## Econometric Methods

Our database contains daily (close to close) financial returns

$$r_1,r_2,...,r_{T}$$

and a corresponding sequence of daily realised measures

$$RM_1,RM_2,...,RM_{T}$$

Realised measures are theoretically sound high frequency, nonparametric based estimators of the variation of the price path of an asset during the times at which the asset trades frequently on an exchange. Realised measures ignore the variation of prices overnight and sometimes the variation in the first few minutes of the trading day when recorded prices may contain large errors. The background to realised measures can be found in the survey articles by Andersen, Bollerslev and Diebold (2008) and Barndorff-Nielsen and Shephard (2007).

We way the statistics reported in the library are generated is spelt out in Shephard and Sheppard (2009). Here we give a brief summary.

The simplest realised measure is realised variance

$$RM_{t}= \sum x_{j,t}^2$$

where

$$x_{j,t}=X_{t_{j,t}}-X_{t_{j-1,t}}$$

and $$t_{j,t}$$ are the times of trades or quotes (or a subset of them) on the t-th day. The theoretical justification of this measure is that if prices are observed without noise then as $$min_{j}|t_{j,t}-t_{j-1,t}| \downarrow 0$$ it consistently estimates the quadratic variation of the price process on the $$t$$-th day. It was formalised econometrically by Andersen, Bollerslev, Diebold and Labys (2001) and Barndorff-Nielsen and Shephard (2002).

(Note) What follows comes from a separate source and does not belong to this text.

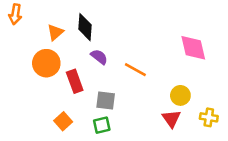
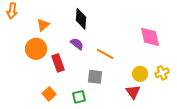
black diamond: (85, 27) -> (81, 19), moved
gray square: (106, 101) -> (95, 77), moved
yellow cross: (209, 117) -> (162, 73), moved, turned -32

In practice market microstructure noise plays an important part and the above authors use 1-5 minute return data or a subset of trades or quotes (e.g. every 15th trade) to mitigate the effect of the noise. Hansen and Lunde (2006) systematically study the impact of noise on realised variance. If a subset of the data is used with the realised variance, then it is possible to average across many such estimators each using different subsets. This is called subsampling. When we report RV estimators we always subsample them to the maximum degree possible from the data as this averaging is always theoretically beneficial especially in the presence of modest amounts of noise.

Three classes of estimators which are somewhat robust to noise have been suggested in the literature: preaveraging (Jacod, Li, Mykland, Podolskij and Vetter(2007)), multiscale Zhang (2007) and Zhang, Mykland and Ait-Sahalia (2005)) and realised kernel (Barndorff-Nielsen, Hansen, Lunde and Shephard (2008)).

Here we focus on the realised kernel in the case where we use a Parzen weight function. It has the familiar form of a HAC type estimator (except there is no adjustment for mean and the sums are not scaled by their sample size)

$$RM_{t}=\sum_{h=-H}^{H} k(h/(H+1))\gamma_{h}$$

where

$$\gamma_{h}=\sum_{j=|h|+1}^n x_{j,t}x_{j-|h|,t}$$

and $$k(x)$$ is the Parzen kernel function. It is necessary for $$H$$ to increase with the sample size in order to consistently estimate the increments of quadratic variation in the presence of noise. We follow precisely the bandwidth choice of $$H$$ spelt out in Barndorff-Nielsen, Hansen, Lunde and Shephard (2009), to which we refer the reader for details. This realised kernel is guaranteed to be non-negative, which is quite important as some of our time series methods rely on this property.